Some concrete examples of what I'm badly trying to describe here are like: those birds chirping toward the beginning!? You hear rhythmic patterns very similar to them in the beepy sine wave, juxtaposed to be right after. But I don't even really notice this unless I'm going out of my way to pay attention because well, this song is Incredibly ORGANIC (NATURE)

Every instrument choice here is very cool. But the ones I tend to get giddy about the most are the percussive ones, they feel so full...actually they feel the opposite they felt like HOLLOW LOGS and like, man they're doing the coolest elements of the song too. Those log drum type sounds with actual barely perceptibly tuned pitches are the ones most responsible for my favorite aspect of this (I could use buzzwords like "m4tric modulation" or "polyrhythm" but the most accurate thing to call it is VANTAGE POINT SHIFT). HOW You shift between different perspectives of everything surrounding because of different layers being at different tempos. Especially if one element is repetitive, the thing it's repeating will sound very different when a big tree sound starts hitting and at the NEW tempo the older repeating elements have had their rhythmic function entirely inverted

I may be speaking overly technically about something meant to be super loose and probably not analyzed with a serious fixation, but what i get most out of this song is a combo of those two things
1. The cool sounds
2. Perspective shifting between different things because of different layers at different tempos

This reminds me quite a bit of one album I came to appreciate not too long ago:

Ordinary Objects and Other Distractions by Steve MacLean
https://stevemaclean.bandcamp.com/album/ordinary-objects-and-other-distractions

It's a pretty experimental album but that's definitely not a deterrent for someone named "Place". It has a couple tracks that have the same rhythmic vantage point shifting feeling as this David track but a lot darker.

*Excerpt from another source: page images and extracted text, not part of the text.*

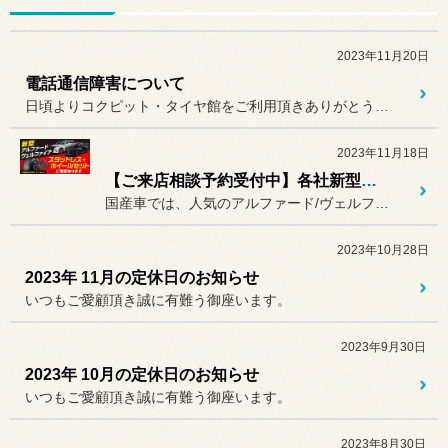
2023年11月20日
電話通信障害について
日頃よりコクピット・タイヤ館をご利用頂きありがとうございます。
2023年11月18日
【ご来店相談予約受付中】各社新型車もご相談お待ちしてます！
国産車では、人気のアルファード/ヴェルファイア・ノア/ヴォクシー・...
2023年10月28日
2023年 11月の定休日のお知らせ
いつもご愛顧頂き誠に有難う御座います。
2023年9月30日
2023年 10月の定休日のお知らせ
いつもご愛顧頂き誠に有難う御座います。
2023年8月30日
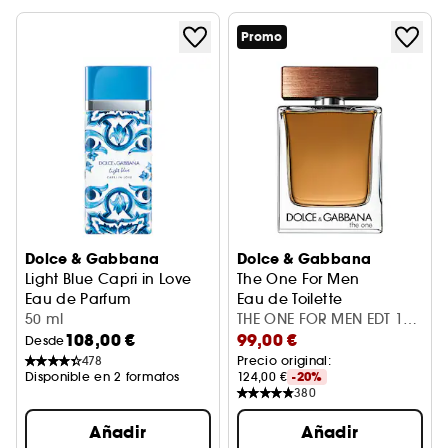
Promo
Dolce & Gabbana
Dolce & Gabbana
Light Blue Capri in Love
The One For Men
Eau de Parfum
Eau de Toilette
50 ml
THE ONE FOR MEN EDT 100
108,00 €
99,00 €
ML
Desde
478
Precio original: 
Disponible en 2 formatos
124,00 €
-20%
380
Añadir
Añadir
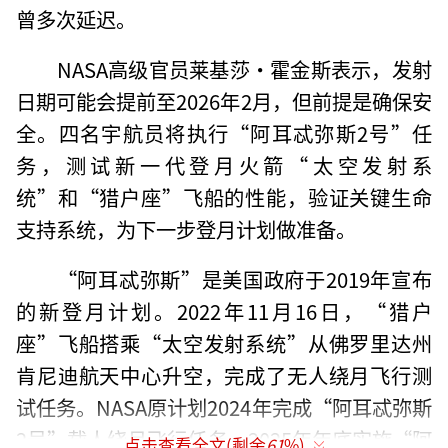
曾多次延迟。
NASA高级官员莱基莎·霍金斯表示，发射
日期可能会提前至2026年2月，但前提是确保安
全。四名宇航员将执行“阿耳忒弥斯2号”任
务，测试新一代登月火箭“太空发射系
统”和“猎户座”飞船的性能，验证关键生命
支持系统，为下一步登月计划做准备。
“阿耳忒弥斯”是美国政府于2019年宣布
的新登月计划。2022年11月16日，“猎户
座”飞船搭乘“太空发射系统”从佛罗里达州
肯尼迪航天中心升空，完成了无人绕月飞行测
试任务。NASA原计划2024年完成“阿耳忒弥斯
2号”载人绕月飞行任务，2025年年底实施“阿
点击查看全文(剩余
61
%)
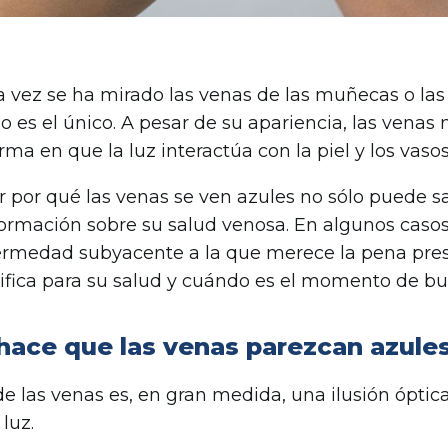
a vez se ha mirado las venas de las muñecas o la
no es el único. A pesar de su apariencia, las vena
orma en que la luz interactúa con la piel y los vas
 por qué las venas se ven azules no sólo puede s
formación sobre su salud venosa. En algunos casos
rmedad subyacente a la que merece la pena prest
ifica para su salud y cuándo es el momento de bu
hace que las venas parezcan azule
 de las venas es, en gran medida, una ilusión óptic
 luz.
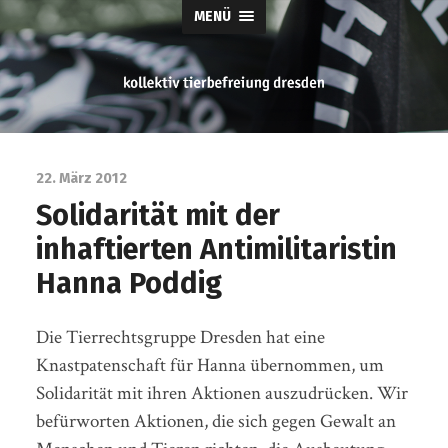
MENÜ
tierbefreiung
dresden
22. März 2012
Solidarität mit der
inhaftierten Antimilitaristin
Hanna Poddig
Die Tierrechtsgruppe Dresden hat eine
Knastpatenschaft für Hanna übernommen, um
Solidarität mit ihren Aktionen auszudrücken. Wir
befürworten Aktionen, die sich gegen Gewalt an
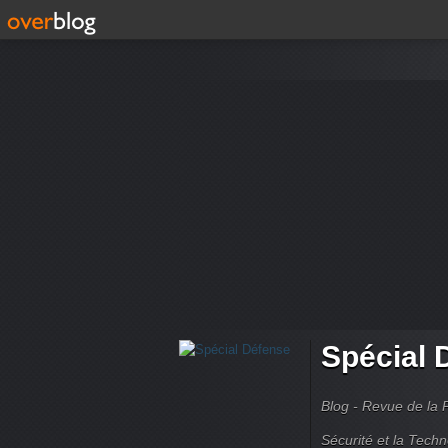
Spécial 
Blog - Revue de la 
Sécurité et la Techn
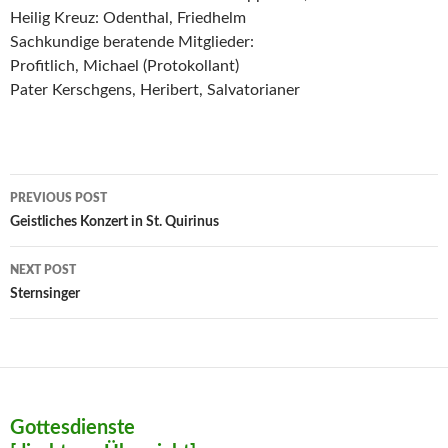
Heilig Kreuz: Odenthal, Friedhelm
Sachkundige beratende Mitglieder:
Profitlich, Michael (Protokollant)
Pater Kerschgens, Heribert, Salvatorianer
Post
PREVIOUS POST
navigation
Geistliches Konzert in St. Quirinus
NEXT POST
Sternsinger
Gottesdienste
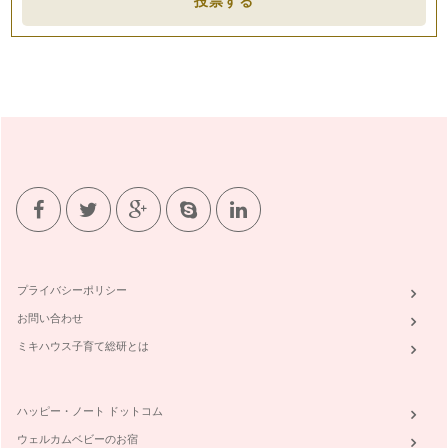
投票する
みなさん、こんにちは！ 野菜ソムリエの岩本 香です。 も
う3月！ 春は子どもたちにとっ…
親子で楽しむ雛祭り～お雛寿司を作ろう～
こんにちは！ 野菜ソムリエの岩本 香です。 節分を過ぎれ
ば季節は「春」へと進んでいくは…
野菜に親しむ☆簡単お手伝い♪
こんにちは！ 野菜ソムリエの岩本 香です。 ２月になりま
したが、まだまだ寒い日が続…
野菜ぎらいの克服へ～食べないステップ～
お子さんの野菜嫌いが原因で、「ある特定の野菜が食卓にのぼ
らない」というお話を耳にします。最…
プライバシーポリシー
味の記憶は忘れない～離乳食と野菜～
お問い合わせ
皆さん、こんにちは！ 野菜ソムリエで二児の母、岩本 香で
す。これから一年間、親子で…
ミキハウス子育て総研とは
ハッピー・ノート ドットコム
ウェルカムベビーのお宿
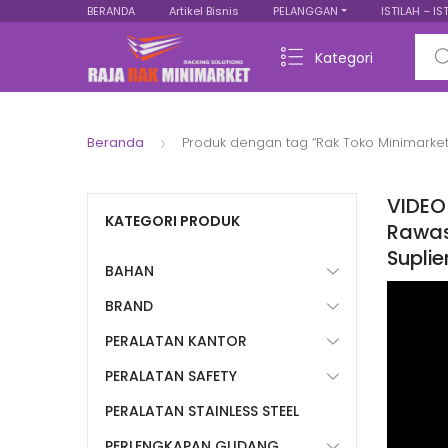
BERANDA
Artikel Bisnis
PELANGGAN
ISTILAH – IS
Sear
Kategori
Beranda
Produk dengan tag “Rak Toko Minimarke
VIDEO
KATEGORI PRODUK
Rawas
Suplie
BAHAN
BRAND
PERALATAN KANTOR
PERALATAN SAFETY
PERALATAN STAINLESS STEEL
PERLENGKAPAN GUDANG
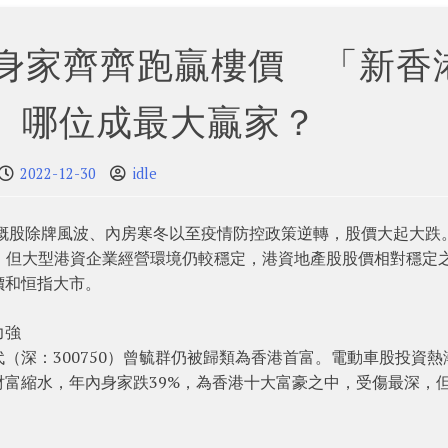
年身家齊齊跑贏樓價 「新香
、哪位成最大贏家？
2022-12-30
idle
中概股除牌風波、內房寒冬以至疫情防控政策逆轉，股價大起大跌
%，但大型港資企業經營環境仍較穩定，港資地產股股價相對穩定
價和恒指大市。
力強
（深：300750）曾毓群仍被歸類為香港首富。電動車股投資熱
富縮水，年內身家跌39%，為香港十大富豪之中，受傷最深，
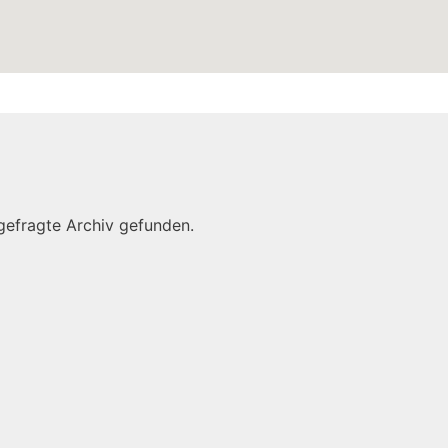
gefragte Archiv gefunden.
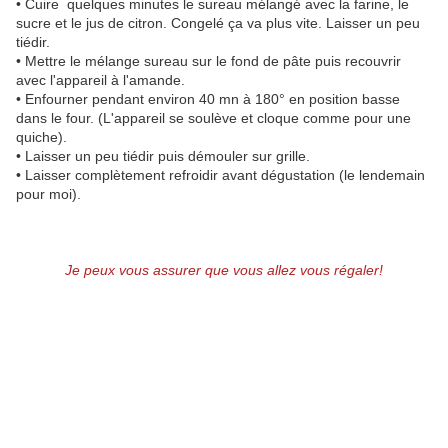
• Cuire quelques minutes le sureau mélangé avec la farine, le
sucre et le jus de citron. Congelé ça va plus vite. Laisser un peu
tiédir.
• Mettre le mélange sureau sur le fond de pâte puis recouvrir
avec l'appareil à l'amande.
• Enfourner pendant environ 40 mn à 180° en position basse
dans le four. (L'appareil se soulève et cloque comme pour une
quiche).
• Laisser un peu tiédir puis démouler sur grille.
• Laisser complètement refroidir avant dégustation (le lendemain
pour moi).
Je peux vous assurer que vous allez vous régaler!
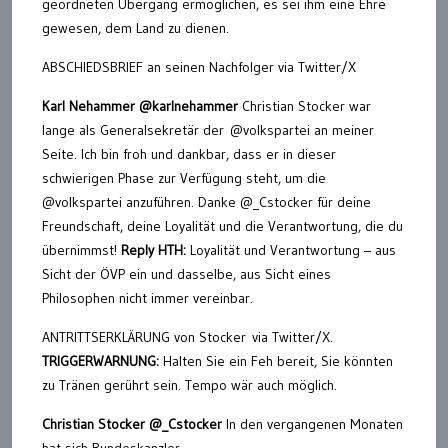
geordneten Übergang ermöglichen, es sei ihm eine Ehre
gewesen, dem Land zu dienen.
ABSCHIEDSBRIEF an seinen Nachfolger via Twitter/X
Karl Nehammer @karlnehammer
Christian Stocker war
lange als Generalsekretär der @volkspartei an meiner
Seite. Ich bin froh und dankbar, dass er in dieser
schwierigen Phase zur Verfügung steht, um die
@volkspartei anzuführen. Danke @_Cstocker für deine
Freundschaft, deine Loyalität und die Verantwortung, die du
übernimmst!
Reply HTH:
Loyalität und Verantwortung – aus
Sicht der ÖVP ein und dasselbe, aus Sicht eines
Philosophen nicht immer vereinbar.
ANTRITTSERKLÄRUNG von Stocker via Twitter/X.
TRIGGERWARNUNG:
Halten Sie ein Feh bereit, Sie könnten
zu Tränen gerührt sein. Tempo wär auch möglich.
Christian Stocker @_Cstocker
In den vergangenen Monaten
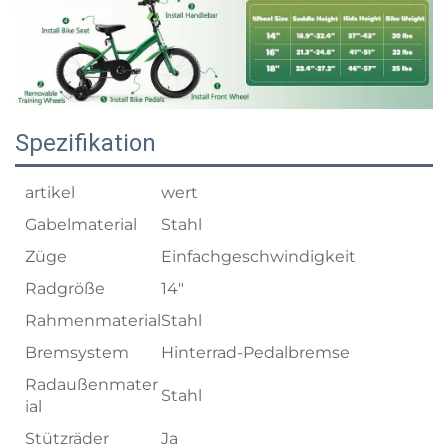
Spezifikation
artikel
wert
Gabelmaterial
Stahl
Züge
Einfachgeschwindigkeit
Radgröße
14"
Rahmenmaterial
Stahl
Bremsystem
Hinterrad-Pedalbremse
Radaußenmater
Stahl
ial
Stützräder
Ja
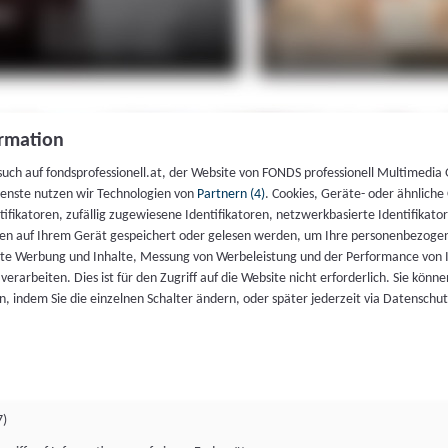
rmation
such auf fondsprofessionell.at, der Website von FONDS professionell Multimedia
ienste nutzen wir Technologien von
Partnern (4)
. Cookies, Geräte- oder ähnliche
entifikatoren, zufällig zugewiesene Identifikatoren, netzwerkbasierte Identifik
en auf Ihrem Gerät gespeichert oder gelesen werden, um Ihre personenbezogen
rte Werbung und Inhalte, Messung von Werbeleistung und der Performance von 
erarbeiten. Dies ist für den Zugriff auf die Website nicht erforderlich. Sie können
, indem Sie die einzelnen Schalter ändern, oder später jederzeit via Datenschu
7)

Temperamental Distractions is the big highlight of that album for me, as is the final all midi track. This also relates to this kanaga track in the sense that this album's selling point is kinda that so many of the sound sources came from everyday objects. This is different from proteus suite ii 2's actual exact source,s of souind. but i make the comparison in my head because it's music designed for showing you how the environment around you, in itself, is music.